> _DIRECTIONS FOR THIS TASK_:
Copy, from the material below, each line that contains the word "Baby".

> _DATASET EXTRACT_:
--- START ---
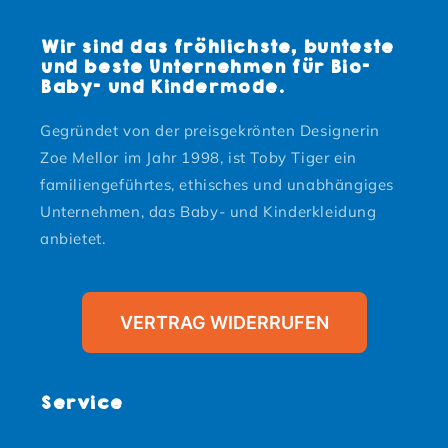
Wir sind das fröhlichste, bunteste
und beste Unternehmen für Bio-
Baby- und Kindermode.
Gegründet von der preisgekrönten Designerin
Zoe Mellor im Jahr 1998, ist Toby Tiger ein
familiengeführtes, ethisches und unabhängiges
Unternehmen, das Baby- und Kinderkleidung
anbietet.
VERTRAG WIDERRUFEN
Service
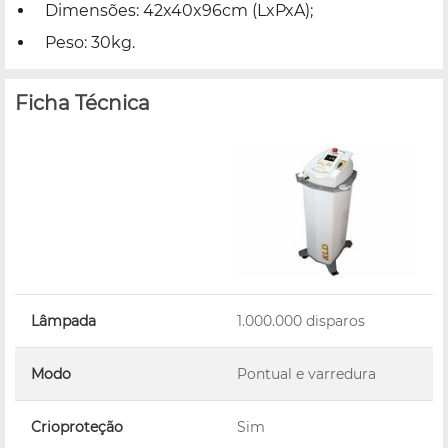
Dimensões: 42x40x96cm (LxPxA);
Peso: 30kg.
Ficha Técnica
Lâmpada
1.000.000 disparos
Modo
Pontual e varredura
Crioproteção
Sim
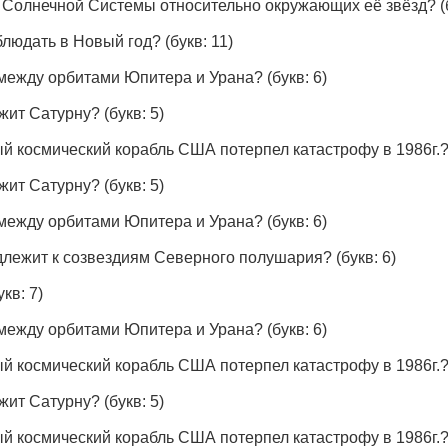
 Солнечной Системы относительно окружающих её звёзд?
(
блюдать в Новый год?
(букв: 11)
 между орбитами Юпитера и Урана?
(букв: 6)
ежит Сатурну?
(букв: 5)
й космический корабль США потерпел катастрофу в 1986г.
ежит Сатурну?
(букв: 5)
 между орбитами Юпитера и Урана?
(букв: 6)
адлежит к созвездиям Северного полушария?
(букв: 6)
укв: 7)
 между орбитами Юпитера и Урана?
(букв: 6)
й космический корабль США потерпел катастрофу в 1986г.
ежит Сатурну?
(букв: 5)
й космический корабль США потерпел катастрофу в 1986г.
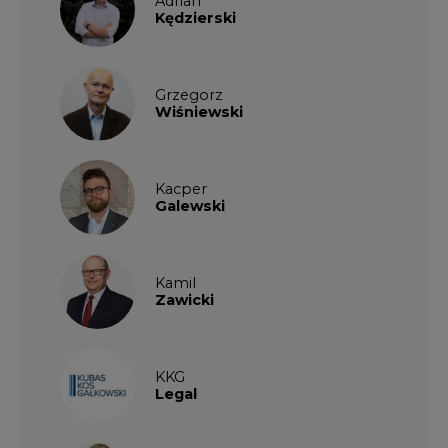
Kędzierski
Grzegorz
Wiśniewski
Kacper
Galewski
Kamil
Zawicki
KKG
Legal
--- END ---
--- START ---
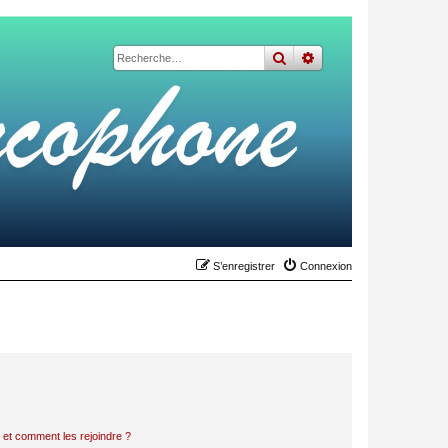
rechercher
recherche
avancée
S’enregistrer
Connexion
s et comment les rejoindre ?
--- END ---
> _TASK RESULT_:
Baby- und Kindermode.
Unternehmen, das Baby- und Kinderkleidung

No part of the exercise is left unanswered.